The focus of this Cleaning Memo is the issue of what residue to spike onto coupons for sampling recovery studies (whether they be swab sampling recoveries or rinse sampling recoveries) for biotechnology manufacture. The ideal is to spike the residue that will be sampled in the cleaning validation protocol. With small molecule drugs, for example, the drug active itself is spiked onto coupons to determine recovery of the active. This is done even though that residue may typically be associated with other residues on the manufacturing equipment surfaces, including residues of any excipients or cleaning agents. With biotech, what is done? Well, first of all, on the bulk side of biotech, what is cleaned is different in the upstream (fermentation, harvesting) processes as compared to the downstream (purification) processes. These earlier stages typically involve many more materials (such as cellular debris) other than the active protein. While it theoretically is possible to do recovery studies on the various “products” at each stage of biotech manufacture, what is actually done is to utilize materials which are representative of the different stages of manufacture. For example, I might utilize a sample of the harvest material to represent the upstream processes and a sample of the purified bulk to represent downstream processes. Note that the results for the purified bulk might also be applied to recovery for the final drug product (the finished drug product).
While this is typically done, it should be recognized that spiking with the harvest material or the bulk active might represent a worst case situation. Why is that? The reason is that the residues that are actually sampled in a cleaning validation protocol are those biotech residues that exist after the cleaning process. Since cleaning is generally performed in biotech with hot aqueous alkaline and acidic solutions, the protein actives are degraded by the cleaning process to smaller fragments. Those fragments are typically lower molecular weight than the native protein and therefore more likely to be more water soluble than the native protein. Because of this, recoveries are likely to be either the same or a higher with the degraded fragments as compared to the native protein. This argument can also be applied to the other organic constituents, particularly in the early processes (fermentation and harvesting).
What this means for cleaning validation in a biotech setting is that it may be more indicative of the actual recovery in a cleaning validation protocol if the laboratory recovery were performed on degraded product, not on the undegraded product (as is typically done). Admittedly, there may be problems in performing such a recovery. If the degradation is due to NaOH, then preparation of the degraded material should be done by exposing the material to NaOH (at the concentration of the cleaning solution) for the time and temperature of the cleaning process, followed by quenching the temperature and neutralizing the pH. The resultant solution should be used within a reasonable time frame so as to minimize any subsequent hydrolysis that might occur under neutral pH conditions. One concern with this is that the material that is spiked will also contain added salt (sodium phosphate if phosphoric acid is used to neutralize the caustic). It is unclear whether the added salt will affect the percent recovery. This effect can be minimized by use of dialysis to remove/reduce the salt concentration in the degraded material. If a formulated detergent is used for cleaning, then either that formulated detergent can be used for the degradation study, or else just the caustic portion of the formulated detergent can be used. If the formulated detergent is used for degradation, unless the surfactant can be removed (such as by dialysis), it may possibly cause higher recoveries because of its wetting properties.

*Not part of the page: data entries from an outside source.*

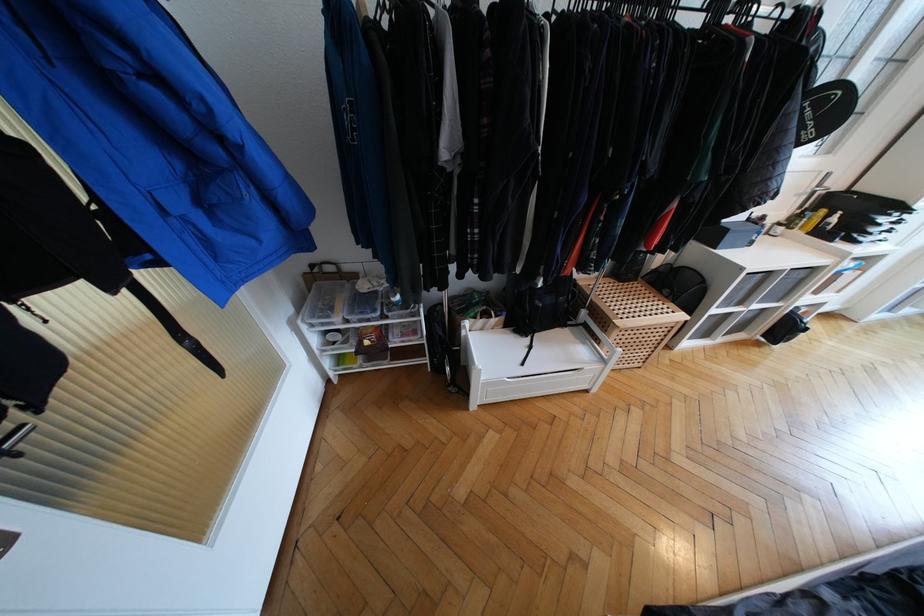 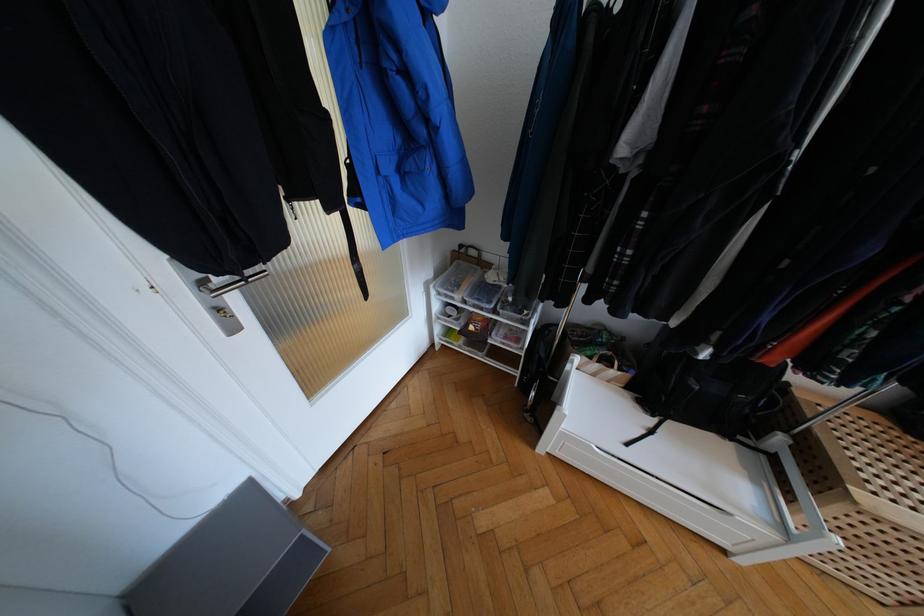 Question: The camera is either moving clockwise (left) or counter-clockwise (right) around the object. The first image is from the beginning of the video and the second image is from the end. Is the camera moving left or right when shooting the video?

Choices:
 (A) Left
 (B) Right

Answer: (B) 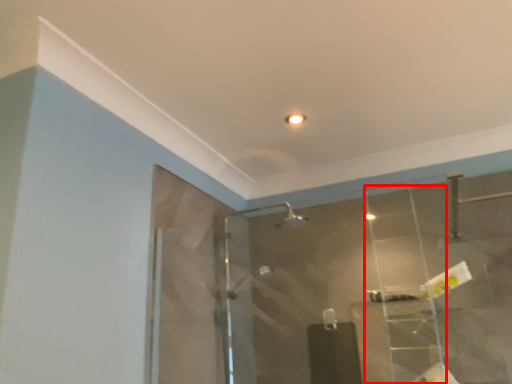 Question: Considering the relative positions of ladder (annotated by the red box) and mirror in the image provided, where is ladder (annotated by the red box) located with respect to the staircase?

Choices:
 (A) right
 (B) left

Answer: (A) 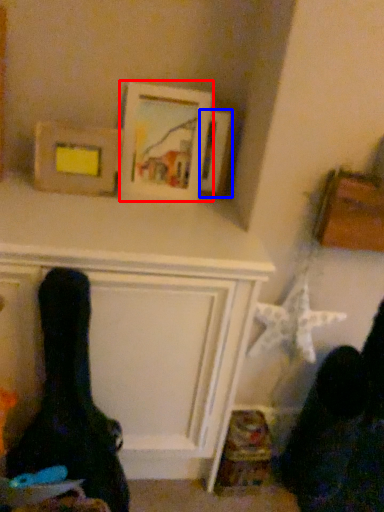 Question: Which object appears closest to the camera in this image, picture frame (highlighted by a red box) or picture frame (highlighted by a blue box)?

Choices:
 (A) picture frame
 (B) picture frame

Answer: (A) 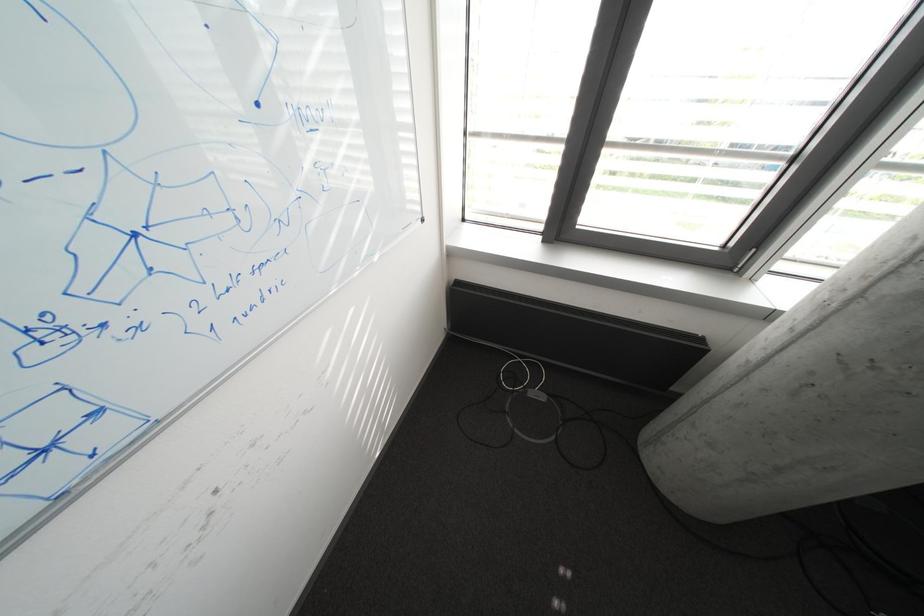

Note that while the use of degraded materials may be more indicative of recovery in actual cleaning validation protocols, the use of undegraded materials for recovery studies is perfectly acceptable because undegraded materials represent a worst case (that is, they may result in lower recoveries as compared to recoveries performed with the degraded materials).
A caution is in order here. I have never seen as side-by-side study done comparing native versus degraded protein. But, good science tells us (I think) that degraded fragments should be more water soluble. However, it may be the case that a swab recovery study is done comparing degraded versus native protein, and the result shows that the recovery with the native protein is 75% and the recovery with the degraded protein is only 70%. Does this disprove my assertion? Probably not. The answer is that this slight difference (really an insignificant difference) in recoveries is probably due to variabilities in the swabbing process itself, not due to a difference between the degraded and native materials. On the other hand, if the difference was between 90% (for the native protein) and 60% (for the degraded protein), then this would suggest that either this particular protein is an exception to the rule, or that there is some factor that I have missed in claiming that degraded proteins will have either the same or higher recoveries as compared to the native protein. Of course, if it is the case that the degraded protein results in a lower recovery, then it makes sense to do the recovery study with that degraded material.
The purpose of this Cleaning Memo is not to specify how to perform recovery studies for biotech, but rather to discuss the degradation of the biotech materials as it relates to sampling recovery studies.